Unique amongst lymphomas, classical Hodgkin lymphoma is characterized by a relatively rare population of malignant Hodgkin Reed-Sternberg cells surrounded by a dense tumor immune microenvironment (TME), the role of which remains undefined. The composition of the TME includes T and B lymphocytes, macrophages, plasma cells, eosinophils, and stroma, with the nature of the infiltrate varying by histological subtype.
Dr. Ralf Küppers will review how overcoming challenges of targeted deep sequencing or whole exome sequencing created by the rarity of Reed-Sternberg cells within tumor specimens has led to insights into the landscape of somatic mutations involved in the pathogenesis of Hodgkin lymphoma. Initial results have highlighted the importance of genetic dysregulation of the NF-κB and JAK/STAT pathways and various means of immune evasion. These genetic factors may directly and indirectly influence the TME. He will also outline additional work using exome sequencing that has elucidated the molecular pathogenesis and patterns of shared and distinct mutations in composite Hodgkin and B-cell non-Hodgkin lymphomas.
Dr. Maher Gandhi will summarize current knowledge of the Hodgkin TME and immune checkpoints in classical Hodgkin lymphoma in light of the reignited debate about the role of adaptive and innate immunity in this disease. He will also outline mechanisms by which Reed-Sternberg cells are able to evade host anti-tumor immunity and describe how this knowledge may lead to new insights in understanding prognosis and improving therapy.

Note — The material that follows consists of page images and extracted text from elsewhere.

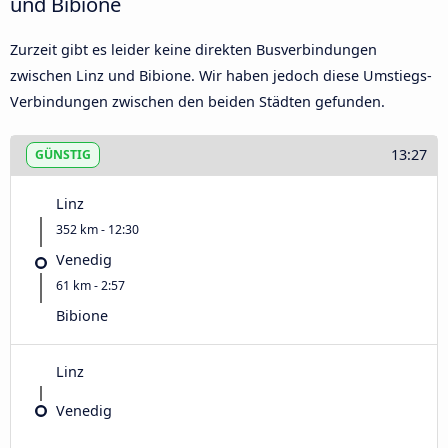
und Bibione
Zurzeit gibt es leider keine direkten Busverbindungen
zwischen Linz und Bibione. Wir haben jedoch diese Umstiegs-
Verbindungen zwischen den beiden Städten gefunden.
13:27
GÜNSTIG
Linz
352 km - 12:30
Venedig
61 km - 2:57
Bibione
Linz
Venedig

Dr. Barbara Savoldo will highlight key aspects of innovations in immunotherapy that are relevant to the treatment of Hodgkin lymphoma including novel agents, combinations, and strategies to overcome treatment resistance. Engineering of chimeric antigen receptors (CARs) in T cells has propelled the clinical application of tumor specific cells in B cell malignancies, and this approach is now moving to Hodgkin lymphoma by targeting CD30. Given the unique biology of Hodgkin lymphoma, Dr. Savoldo will summarize early clinical data and describe CAR modifications which may enhance migration and trafficking to the tumor for greater therapeutic effect.